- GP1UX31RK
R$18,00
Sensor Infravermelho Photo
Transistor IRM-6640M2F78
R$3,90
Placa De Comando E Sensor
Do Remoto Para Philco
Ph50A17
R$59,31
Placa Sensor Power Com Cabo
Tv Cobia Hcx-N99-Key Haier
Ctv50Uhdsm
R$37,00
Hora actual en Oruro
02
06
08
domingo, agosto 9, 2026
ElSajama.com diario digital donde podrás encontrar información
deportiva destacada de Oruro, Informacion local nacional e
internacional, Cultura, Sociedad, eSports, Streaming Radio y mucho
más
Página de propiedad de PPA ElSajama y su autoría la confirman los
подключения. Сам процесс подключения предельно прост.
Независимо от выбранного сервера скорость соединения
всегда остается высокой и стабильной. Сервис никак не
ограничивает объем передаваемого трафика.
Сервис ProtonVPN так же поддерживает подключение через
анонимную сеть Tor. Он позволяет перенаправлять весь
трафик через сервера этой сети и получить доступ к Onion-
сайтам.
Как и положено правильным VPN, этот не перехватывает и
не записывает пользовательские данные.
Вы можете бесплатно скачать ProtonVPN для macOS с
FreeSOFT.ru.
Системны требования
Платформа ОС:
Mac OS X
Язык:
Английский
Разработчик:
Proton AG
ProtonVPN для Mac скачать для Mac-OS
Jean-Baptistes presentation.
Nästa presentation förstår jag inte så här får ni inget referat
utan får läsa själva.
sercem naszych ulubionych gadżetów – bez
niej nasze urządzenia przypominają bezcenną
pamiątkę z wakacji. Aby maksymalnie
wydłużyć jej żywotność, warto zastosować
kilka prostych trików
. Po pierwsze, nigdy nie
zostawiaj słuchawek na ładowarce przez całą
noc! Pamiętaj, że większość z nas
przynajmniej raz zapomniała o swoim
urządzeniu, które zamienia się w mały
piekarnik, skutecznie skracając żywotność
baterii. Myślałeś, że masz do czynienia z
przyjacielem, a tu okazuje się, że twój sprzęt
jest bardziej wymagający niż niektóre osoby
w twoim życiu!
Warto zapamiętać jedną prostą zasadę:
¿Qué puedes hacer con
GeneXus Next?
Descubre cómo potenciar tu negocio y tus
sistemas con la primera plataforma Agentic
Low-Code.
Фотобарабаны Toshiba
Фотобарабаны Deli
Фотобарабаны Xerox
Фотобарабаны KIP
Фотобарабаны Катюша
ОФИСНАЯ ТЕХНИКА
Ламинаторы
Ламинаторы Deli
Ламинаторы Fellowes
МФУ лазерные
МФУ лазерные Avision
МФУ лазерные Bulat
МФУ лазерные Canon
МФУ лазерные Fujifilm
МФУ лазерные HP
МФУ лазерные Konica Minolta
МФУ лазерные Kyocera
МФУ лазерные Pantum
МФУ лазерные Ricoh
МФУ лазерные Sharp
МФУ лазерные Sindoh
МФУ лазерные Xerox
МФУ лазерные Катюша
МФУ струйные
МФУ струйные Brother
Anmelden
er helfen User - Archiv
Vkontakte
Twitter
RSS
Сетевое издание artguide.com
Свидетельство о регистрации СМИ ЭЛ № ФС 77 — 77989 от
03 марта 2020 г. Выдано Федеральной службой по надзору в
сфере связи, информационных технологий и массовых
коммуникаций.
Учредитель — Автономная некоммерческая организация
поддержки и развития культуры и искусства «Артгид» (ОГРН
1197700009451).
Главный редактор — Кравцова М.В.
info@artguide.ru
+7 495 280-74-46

:: Assignment ::
Output exactly the lines from the one containing "МФУ лазерные Bulat" through the last line of the records, both included. Output nothing else.

:: Result of the exercise ::
МФУ лазерные Bulat
МФУ лазерные Canon
МФУ лазерные Fujifilm
МФУ лазерные HP
МФУ лазерные Konica Minolta
МФУ лазерные Kyocera
МФУ лазерные Pantum
МФУ лазерные Ricoh
МФУ лазерные Sharp
МФУ лазерные Sindoh
МФУ лазерные Xerox
МФУ лазерные Катюша
МФУ струйные
МФУ струйные Brother
Anmelden
er helfen User - Archiv
Vkontakte
Twitter
RSS
Сетевое издание artguide.com
Свидетельство о регистрации СМИ ЭЛ № ФС 77 — 77989 от
03 марта 2020 г. Выдано Федеральной службой по надзору в
сфере связи, информационных технологий и массовых
коммуникаций.
Учредитель — Автономная некоммерческая организация
поддержки и развития культуры и искусства «Артгид» (ОГРН
1197700009451).
Главный редактор — Кравцова М.В.
info@artguide.ru
+7 495 280-74-46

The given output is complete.